De la même manière qu’avant, dans Deux jargons d’authenticité, quand il aura fini de démonter le cadre de cet autre paysage qui nous montrait, en rival de la mode, le désir, c’est-à-dire la nostalgie d’un passé meilleur – alors que ce que nous devrions, en réalité, c’est chercher à rendre d’autres formes désirables du futur – Afin, en l’assiégeant d’autres points de vue – une défense du baroque, par exemple, contre ceux qui y voient un simple pastiche qui fusionne le pire de la population –, en lui permettant d’être un autre espace habitable, Cárdenas affirme : « Le Motley n’est pas multiculturel ni la bouillie mentale de diversité qui nous est présente aujourd’hui à bien des égards. Ce qui est hétéroclite entre dans une zone de conflit où rien n’est résolu, où le mélange ne se stabilise jamais dans une harmonie rassurante. Dans le panaché, la biologie ne se confond pas non plus avec une idée prophylactique de la santé. La biologie du bigarré est la prolifération, le gaspillage, la dépense hypertélique du baroque.

Écrivez légèreté avec légèreté

Revenons à ce moment dont j’ai parlé au début de cet article. Ou, mieux, à l’instant d’après, c’est-à-dire au moment où nos paupières s’ouvrent et où tout ce qui s’est passé en une ou deux ou trois secondes fait déjà partie de nous, cela constitue déjà nos territoires intérieurs : il s’avère que , dans cet autre moment, on découvre qu’on se sent plus léger, comme si une partie de nous avait pris un vol momentané. Et qu’à l’intérieur il y a quelque chose de nouveau, un nouveau poids, je veux dire, qui essaie pourtant de nous soulever : cela arrive aussi avec certains livres : en augmentant notre masse, ils déforment l’espace et la gravité, même si elle continue à nous pousser , aussi. essayez de nous lancer.
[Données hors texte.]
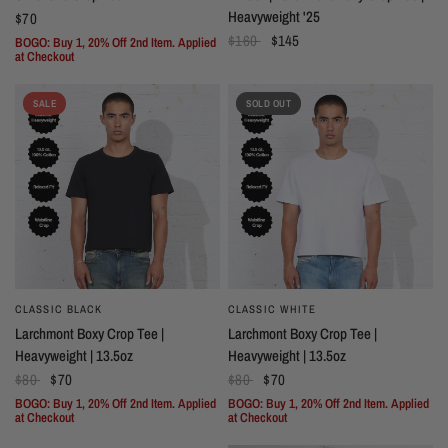
Heavyweight '25
$70
$160
$145
BOGO: Buy 1, 20% Off 2nd Item. Applied
at Checkout
SALE
SOLD OUT
CLASSIC BLACK
CLASSIC WHITE
Larchmont Boxy Crop Tee |
Larchmont Boxy Crop Tee |
Heavyweight | 13.5oz
Heavyweight | 13.5oz
$80
$70
$80
$70
BOGO: Buy 1, 20% Off 2nd Item. Applied
BOGO: Buy 1, 20% Off 2nd Item. Applied
at Checkout
at Checkout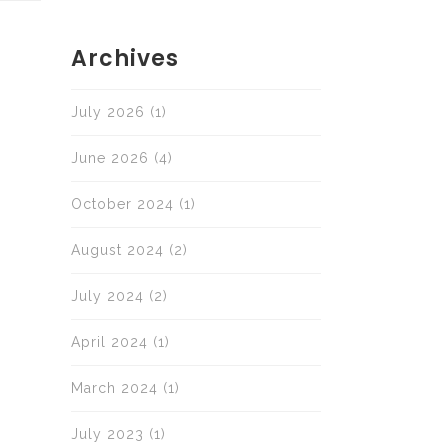
Archives
July 2026
(1)
June 2026
(4)
October 2024
(1)
August 2024
(2)
July 2024
(2)
April 2024
(1)
March 2024
(1)
July 2023
(1)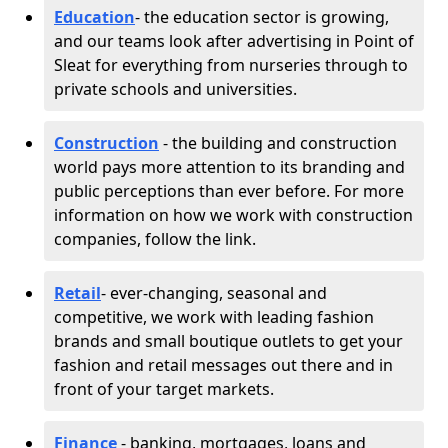
Education
- the education sector is growing,
and our teams look after advertising in Point of
Sleat for everything from nurseries through to
private schools and universities.
Construction
- the building and construction
world pays more attention to its branding and
public perceptions than ever before. For more
information on how we work with construction
companies, follow the link.
Retail
- ever-changing, seasonal and
competitive, we work with leading fashion
brands and small boutique outlets to get your
fashion and retail messages out there and in
front of your target markets.
Finance
- banking, mortgages, loans and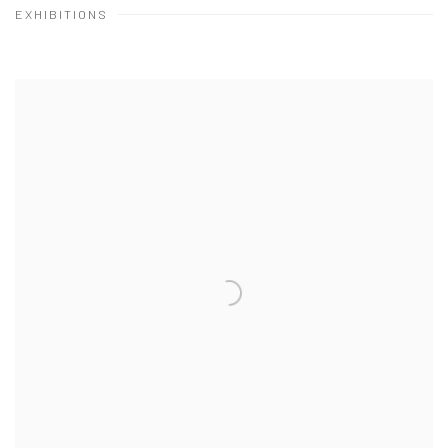
EXHIBITIONS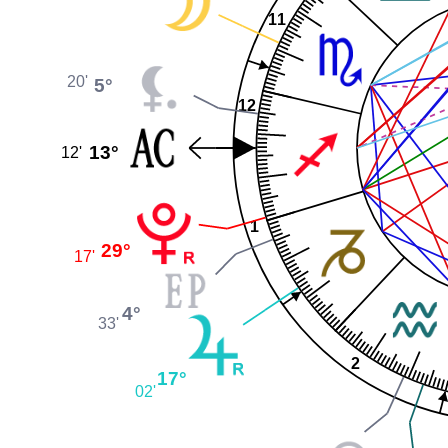
11
20'
5°
12
13°
12'
1
29°
17'
4°
33'
2
17°
02'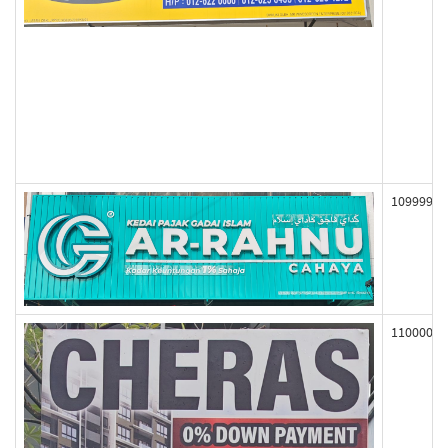
109999
110000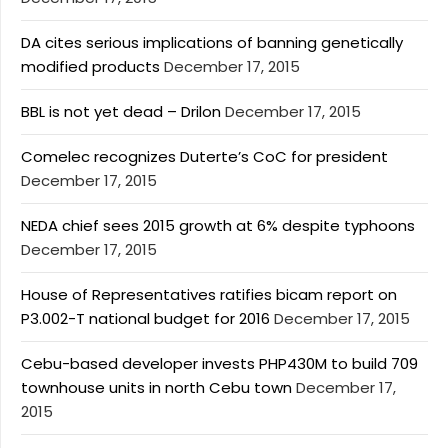
DA cites serious implications of banning genetically
modified products
December 17, 2015
BBL is not yet dead – Drilon
December 17, 2015
Comelec recognizes Duterte’s CoC for president
December 17, 2015
NEDA chief sees 2015 growth at 6% despite typhoons
December 17, 2015
House of Representatives ratifies bicam report on
P3.002-T national budget for 2016
December 17, 2015
Cebu-based developer invests PHP430M to build 709
townhouse units in north Cebu town
December 17,
2015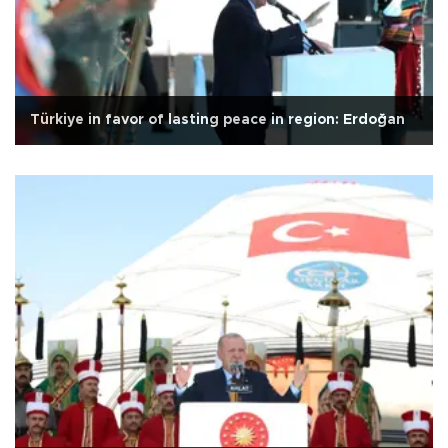
Türkiye in favor of lasting peace in region: Erdoğan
Que se passe-t-il après la lecture La légèreté, Surtout, le premier texte du livre, qui porte ce même nom, est donc la même chose que ce que propose le texte – presque impossible d’imaginer une coïncidence meilleure et plus heureuse – : en supposant, comme je l’ai déjà dit ici, que celui des Les signes de L’identité de l’art majeur, c’est justement sa condition de légèreté, son état de se détacher du sol, son état de tout transformer en un clin d’œil, son état de lâcher un premier écho, d’éclater, comme un piñata, la laissant tomber le plaisir dans les poings.

« Pour les ingénieurs sociaux, il n’y a rien de plus dangereux que de perdre le contrôle du duo stimulus-réponse : c’est la gratuité de l’offense, le fossé autour duquel tourne le tourbillon de la poésie. Le plaisir pour le plaisir, le plaisir s’enroulant sur lui-même, cherchant son propre trou pour entrer et sortir. Ce qui a fait évoluer les oiseaux, ce n’est pas la lutte pour la survie, c’est l’urgence du chant, sa gratuité », écrit Cárdenas.

Coordonnées

La légèreté C’est dans l’édition Periférica.